The prevalence of corneal laceration in the present study was 0.4%. The prevalence of corneal laceration in Kashan, Iran (24), Isfahan, Iran (25), and Cairo, Egypt (3), was, respectively, 18.6%, 1.3%, and 4.6%.
Furthermore, in the present study, 16.7% of all hospitalized cases were due to corneal laceration; this rate was 77.3% and 23.2% in the studies by Abdellahi (26) and Norouzpour (27), respectively. Corneal laceration is very dangerous due to the possibility of intraocular infection in and damage to the inner structure of the eye (28).
In our study, 1% of all emergency cases had chemical burns, of this amount, 0.8% of burns were due to acidic substances and 0.2% due to alkaline substances. In Jafarinasab study , the rate of chemical burns was 0.86% and the majority of these cases were due to acidic substances (13), which was in agreement with the results of the present study. The prevalence of chemical burns in the study by Mansouri was 14.4% (29), which was much higher than that in the present study. In the present study, all individuals with chemical burns were men (n = 21) and 57.1% of them were in age range of 16-39 years. This age and gender prevalence was in accordance with other studies in other parts of the world (30, 31). In the current study, the location of accident occurrence was not assessed. Some chemical burn cases are due to household detergents which are mostly observed in women; however, the researches have shown that most chemical burns are due to occupational incidents.

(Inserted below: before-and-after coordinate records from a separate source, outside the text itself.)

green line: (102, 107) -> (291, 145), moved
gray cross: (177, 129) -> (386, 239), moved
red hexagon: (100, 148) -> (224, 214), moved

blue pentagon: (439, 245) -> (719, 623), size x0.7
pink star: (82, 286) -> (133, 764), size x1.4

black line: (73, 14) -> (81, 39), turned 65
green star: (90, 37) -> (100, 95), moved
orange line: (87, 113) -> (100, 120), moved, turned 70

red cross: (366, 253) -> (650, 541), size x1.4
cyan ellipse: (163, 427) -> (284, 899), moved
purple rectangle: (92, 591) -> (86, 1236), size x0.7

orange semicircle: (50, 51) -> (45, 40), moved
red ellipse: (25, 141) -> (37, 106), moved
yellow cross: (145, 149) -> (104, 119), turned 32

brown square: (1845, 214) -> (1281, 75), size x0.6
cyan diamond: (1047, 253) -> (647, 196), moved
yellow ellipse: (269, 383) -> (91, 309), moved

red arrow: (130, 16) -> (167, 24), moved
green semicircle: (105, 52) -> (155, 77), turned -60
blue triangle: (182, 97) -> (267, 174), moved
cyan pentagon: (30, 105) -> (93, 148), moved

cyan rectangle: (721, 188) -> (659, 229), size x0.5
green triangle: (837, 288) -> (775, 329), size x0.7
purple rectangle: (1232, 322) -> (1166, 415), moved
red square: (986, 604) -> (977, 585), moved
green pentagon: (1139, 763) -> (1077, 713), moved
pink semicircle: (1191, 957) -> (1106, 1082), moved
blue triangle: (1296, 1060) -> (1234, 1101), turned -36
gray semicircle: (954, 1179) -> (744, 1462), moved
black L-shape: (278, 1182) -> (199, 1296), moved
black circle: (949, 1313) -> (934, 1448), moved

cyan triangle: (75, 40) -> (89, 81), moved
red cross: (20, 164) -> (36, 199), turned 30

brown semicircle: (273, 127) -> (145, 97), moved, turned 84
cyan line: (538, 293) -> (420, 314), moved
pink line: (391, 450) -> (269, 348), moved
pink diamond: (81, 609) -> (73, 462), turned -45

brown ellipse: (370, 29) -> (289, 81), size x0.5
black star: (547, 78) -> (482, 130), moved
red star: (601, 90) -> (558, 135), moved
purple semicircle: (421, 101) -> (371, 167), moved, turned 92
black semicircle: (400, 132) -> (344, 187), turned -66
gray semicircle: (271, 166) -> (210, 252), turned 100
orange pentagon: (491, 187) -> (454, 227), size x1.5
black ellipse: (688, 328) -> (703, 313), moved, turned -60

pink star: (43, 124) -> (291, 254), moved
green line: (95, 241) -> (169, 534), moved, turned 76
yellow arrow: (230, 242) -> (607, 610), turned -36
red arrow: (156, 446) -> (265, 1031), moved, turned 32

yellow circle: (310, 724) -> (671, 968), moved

A limitation of this study was incomplete records and lack of documentation for some patients. This issue can impact the reported statistics, but considering the electronization of the hospital admission and clearance procedures, its impact is insignificant. It is suggested that future researches be conducted as prospective studies. The lack of assessment of the time and location of the occurrence of the incident and use of protection equipment was another limitation of this study; thus, it is suggested that they be evaluated in future studies.
Conclusion
In the present study, the most common cause of referral to the ocular emergency unit was OFB, especially in men, which seems to be due to occupational incidents. Moreover, the prevalence of penetrating trauma was significant in the present study. It seems that the prevalence of some ocular emergencies, such as corneal laceration, in Rafsanjan was somewhat less than other mentioned areas. However, the prevalence of OFB was high which was mainly due to free dust and welders’ low use of eye protection equipment. Although the use of eye protection equipment was not evaluated in the present study, it is an important issue in the process of the protection of eyes from trauma.
Acknowledgment
The authors would like to thank the deputy of research of the School of Medicine, Rafsanjan University of Medical Sciences, for the financial and moral support, the chief of the Moradi Hospital for permitting the use of hospital records and statistics, and the manager of Patient Admission Center, , personel of medical records and information technology unit for access to records and statistics.
Conflict of interests: None declared.